I once worked a job during college where the assistant manager would give me a verbal list of things to do at the beginning of my shift. I would go and do those things and then go back to him for more. Invariably he would go back through his list: “Did you do A? Did you do B?” The entire list. It got more than a little annoying–it was insulting. I could never seem to convince the guy that I would do what I was supposed to do.
Then my job changed, and I was assigned to work with some other guys he supervised. I gained a new perspective on why he was the way he was. These guys had to be constantly baby-sat. They’d dink around and waste time rather than doing the things they were told. If their job involved doing something for someone else they wouldn’t do it until that person begged or offered them some favor.
I was flabbergasted. I had always assumed that everyone did what they were supposed to do, the way they were supposed to do it. It hadn’t occurred to me that there was a reason why an assistant manager might have to follow up so closely. The idea that people who show up when they’re supposed to and do what they’re supposed to do were unusual never entered my head.

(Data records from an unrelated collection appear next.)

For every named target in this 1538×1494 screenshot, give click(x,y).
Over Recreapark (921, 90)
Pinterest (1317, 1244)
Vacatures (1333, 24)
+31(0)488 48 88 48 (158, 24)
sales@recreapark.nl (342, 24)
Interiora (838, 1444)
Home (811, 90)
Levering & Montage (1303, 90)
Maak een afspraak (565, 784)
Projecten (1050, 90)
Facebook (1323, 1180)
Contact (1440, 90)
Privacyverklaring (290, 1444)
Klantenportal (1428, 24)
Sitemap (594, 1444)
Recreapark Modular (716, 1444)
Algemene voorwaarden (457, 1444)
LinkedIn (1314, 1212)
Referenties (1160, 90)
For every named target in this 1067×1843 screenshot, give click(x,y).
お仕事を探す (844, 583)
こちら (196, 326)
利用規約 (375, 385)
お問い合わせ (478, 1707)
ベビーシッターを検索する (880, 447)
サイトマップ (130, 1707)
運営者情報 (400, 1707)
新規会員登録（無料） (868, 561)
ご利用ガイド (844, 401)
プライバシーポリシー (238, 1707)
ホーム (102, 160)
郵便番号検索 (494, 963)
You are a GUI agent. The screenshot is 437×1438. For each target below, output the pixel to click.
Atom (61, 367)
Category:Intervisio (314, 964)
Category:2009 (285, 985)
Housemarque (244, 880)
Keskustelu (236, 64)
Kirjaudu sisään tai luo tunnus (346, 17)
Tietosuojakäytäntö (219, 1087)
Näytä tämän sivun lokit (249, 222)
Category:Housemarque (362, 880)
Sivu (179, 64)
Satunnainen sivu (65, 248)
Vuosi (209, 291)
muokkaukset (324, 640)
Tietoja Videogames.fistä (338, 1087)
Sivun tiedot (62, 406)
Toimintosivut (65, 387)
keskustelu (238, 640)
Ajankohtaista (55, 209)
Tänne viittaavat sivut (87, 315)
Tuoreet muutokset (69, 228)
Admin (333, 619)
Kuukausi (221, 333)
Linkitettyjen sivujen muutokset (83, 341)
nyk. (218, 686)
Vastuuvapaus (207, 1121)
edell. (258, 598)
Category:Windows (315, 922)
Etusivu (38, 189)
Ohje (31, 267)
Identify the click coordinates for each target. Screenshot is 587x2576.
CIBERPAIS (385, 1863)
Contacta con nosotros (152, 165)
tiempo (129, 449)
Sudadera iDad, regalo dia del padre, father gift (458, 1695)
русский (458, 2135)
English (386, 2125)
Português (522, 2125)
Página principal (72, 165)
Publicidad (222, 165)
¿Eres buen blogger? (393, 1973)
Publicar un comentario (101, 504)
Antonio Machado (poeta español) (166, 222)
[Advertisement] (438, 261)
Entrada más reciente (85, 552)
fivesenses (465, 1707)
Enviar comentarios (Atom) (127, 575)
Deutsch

I’ve since learned more about the world. I still don’t think I’m anything wonderful because I try to be reliable. I just weep for what the rest of the world has become. People who follow through on their commitments are too rare.
Still, I was still take aback a bit by this article:
A New York publisher this week filed lawsuits against several prominent writers who failed to deliver books for which they received hefty contractual advances, records show.
The Penguin Group’s New York State Supreme Court breach of contract/unjust enrichment complaints include copies of book contracts signed by the respective defendants.
The article goes on to list specific contracts the publisher is seeking to recover based on breech of contract. There’s not a contract listed I wouldn’t jump at–and knock myself out trying to make the deadlines. How can people just take money and deliver nothing?
What’s perhaps even more troubling is that this is news. Does this mean it’s rare for publishers to sue contract-breakers? Do they really just beg and cajole writers into meeting their contract, but just walk away if they don’t? That’s crazy!
To quote Yakov Smirnov, though not as he intended it, “What a country!”